Quote from d.page
Hello, this is d.page. I just started working at a nursing home. I am feeling slow and overwhelmed with all of the meds, but I refuse to give up. I am all ears for methods or "tricks of the trade" for quicker and more efficient med. passes.
On "my floor" we typically have 50 residents, 2 nurses, 4 CNA'S, and a unit clerk shared with another floor. Lately though we have been having three nurses which makes life for everyone much better.
You are feeling what every new nurse feels. As Calgon said it's good to know your finger sticks, insulins, and tube feeds up front. In time you will get better and faster at reading the MARs, and med boxes. You'll get to know where everything is in the med cart. You will also get to know your people and how they take their meds. If you are on the same unit you will eventually memorize their meds.

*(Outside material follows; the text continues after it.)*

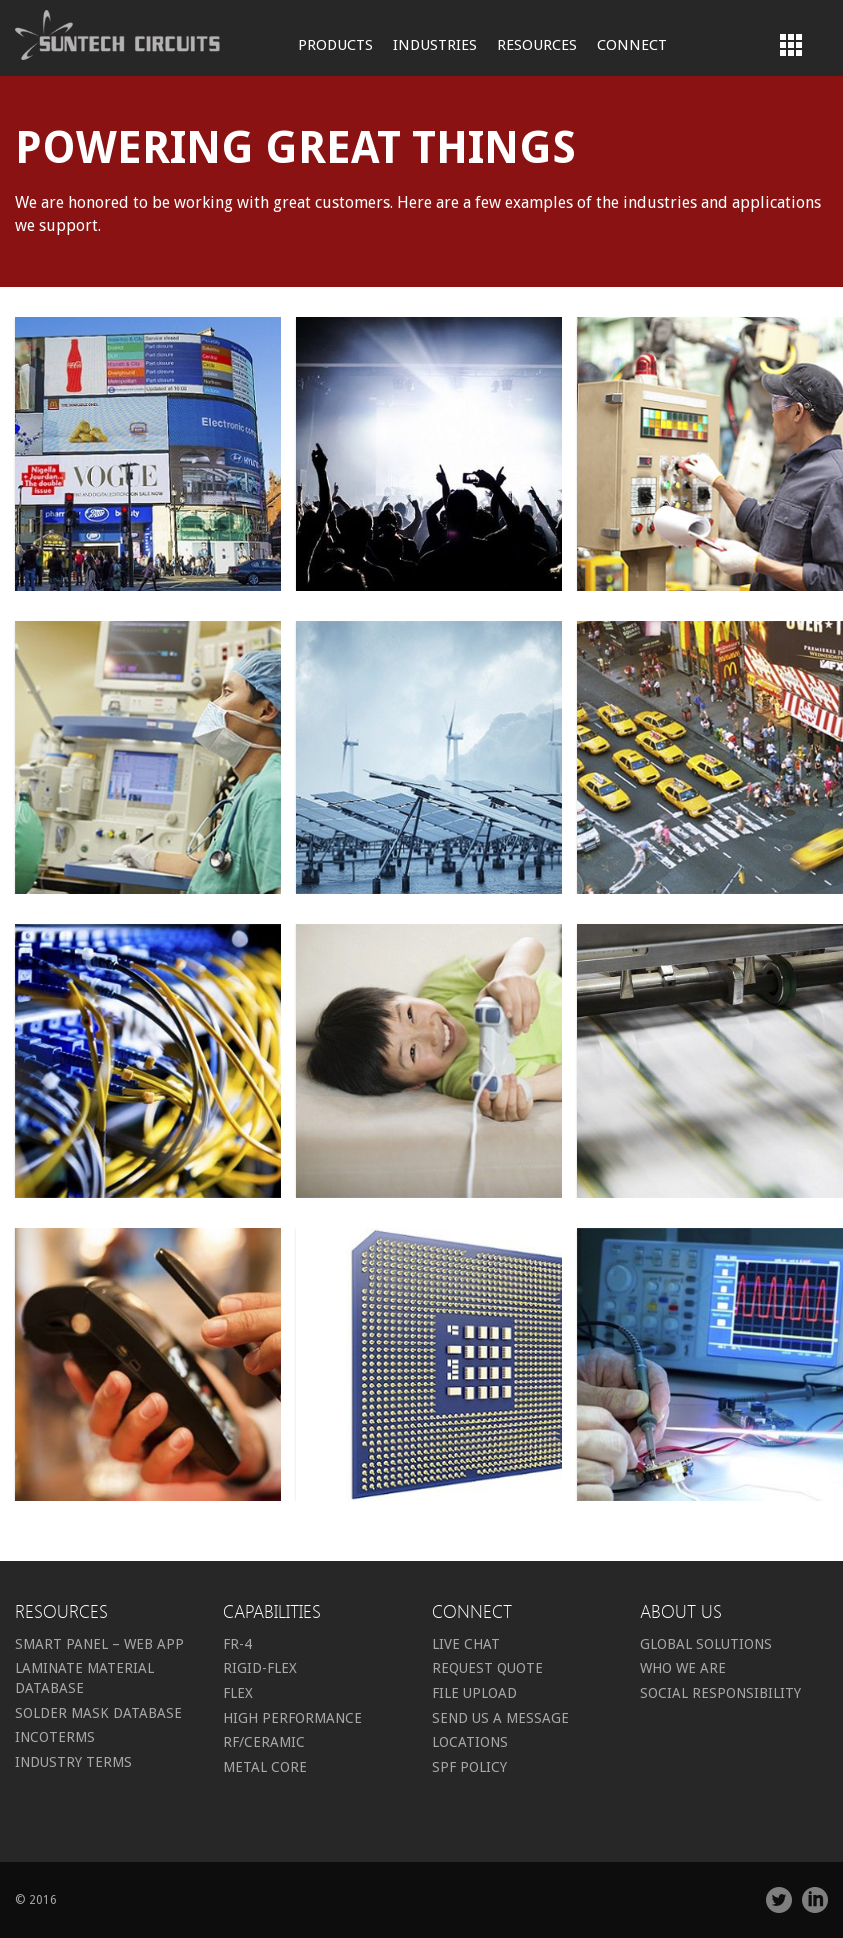 The height and width of the screenshot is (1938, 843). What do you see at coordinates (73, 1762) in the screenshot?
I see `Industry Terms` at bounding box center [73, 1762].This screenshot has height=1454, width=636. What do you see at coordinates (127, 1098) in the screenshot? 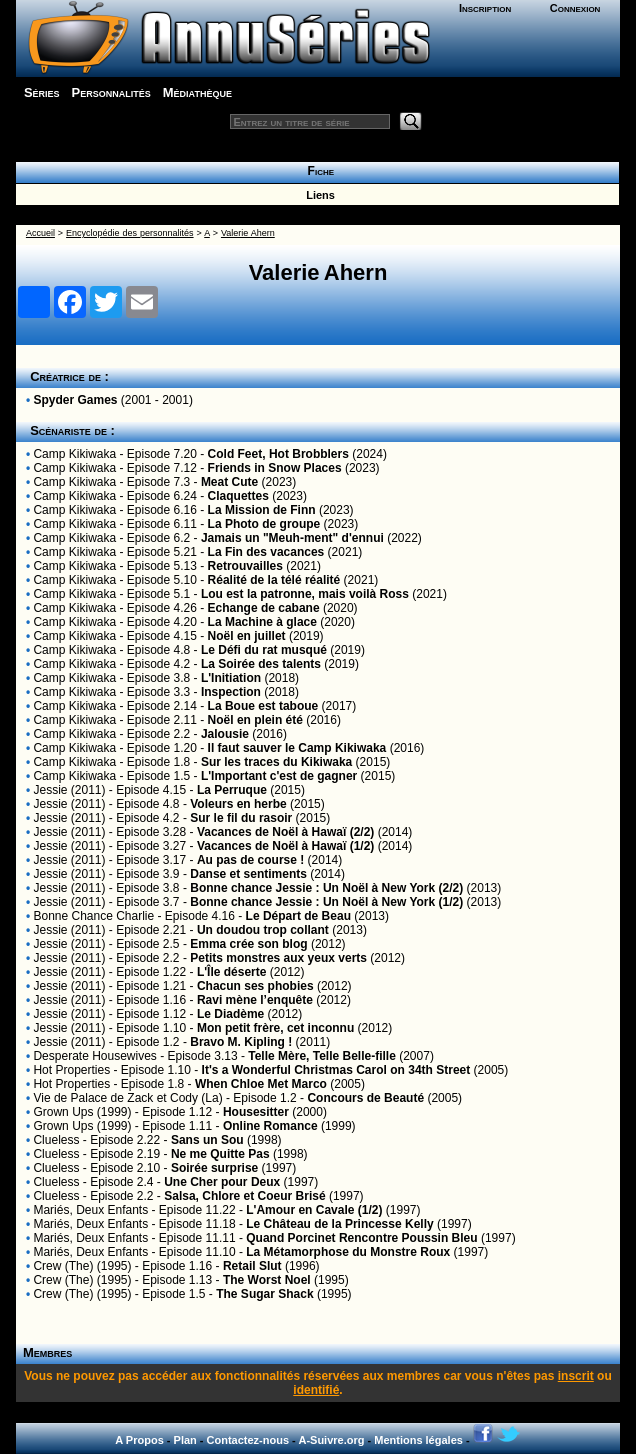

I try to keep the meds in alphabetical order in the drawers.
You'll learn more tricks as you go along, some of which go against the "proper way".
Sometimes I find myself clowning around too much with the residents as I work and before I know it it's 0930 and I still have 10 people's meds to pass. I also try to do some of the quick treatments as I pass meds. This saves time later in the day.

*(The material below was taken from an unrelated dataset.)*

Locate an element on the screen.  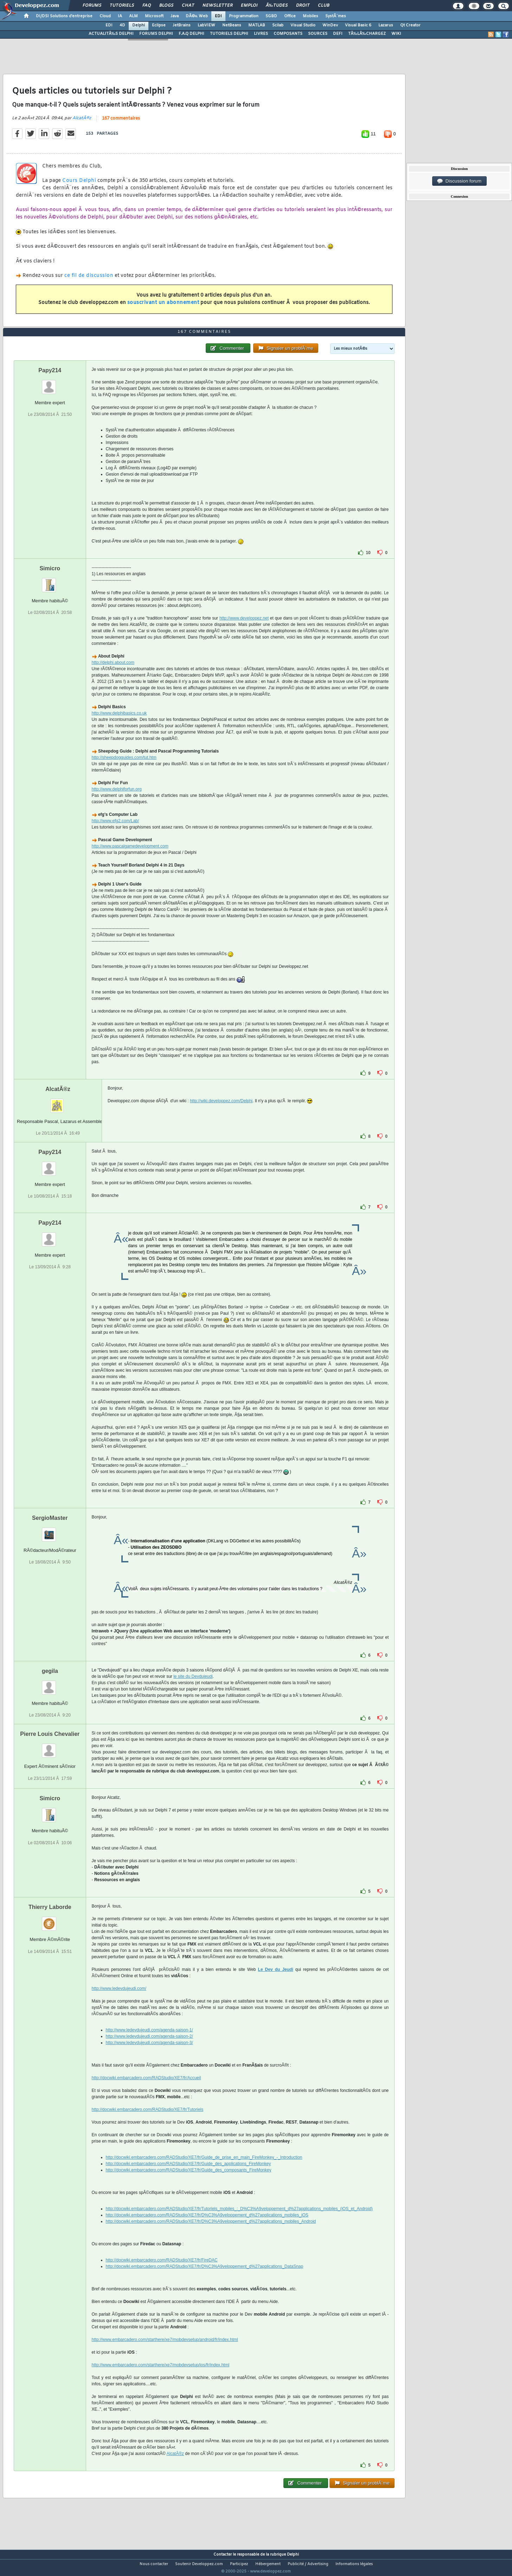
Papy214 is located at coordinates (49, 384).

It was difficult at first. Where I work you are always getting interrupted either by a call light on too long, running up the hall to answer the phone, PT or OT coming to pick up so and so or asking you questions about someone, CNA's coming to you when they have/find a problem, or need a "pull-up", and ect.

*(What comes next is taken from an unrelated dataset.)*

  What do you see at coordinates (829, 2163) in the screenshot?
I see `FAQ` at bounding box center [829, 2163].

The face of LTC has changed. We do a lot of rehab. There are many more meds than there used to be and some of the people we have for rehab would have been in a hospital 5 years ago and they require a lot of your time. The vast majority of my time is spent passing meds and doing paperwork (charting, responding to labs, taking off orders, harrassing the pharmacy to send ordered meds, etc) and calling dietary to correct their many mistakes. Far too often it is one of the CNA's that alert us nurses to a clinical change with someone and that is quite disturbing.
One thing to keep in mind is that a smooth day can turn into a complete mess in a matter of minutes so don't slow your pace when things are going smoothly.
Keep plugging away. You will get there.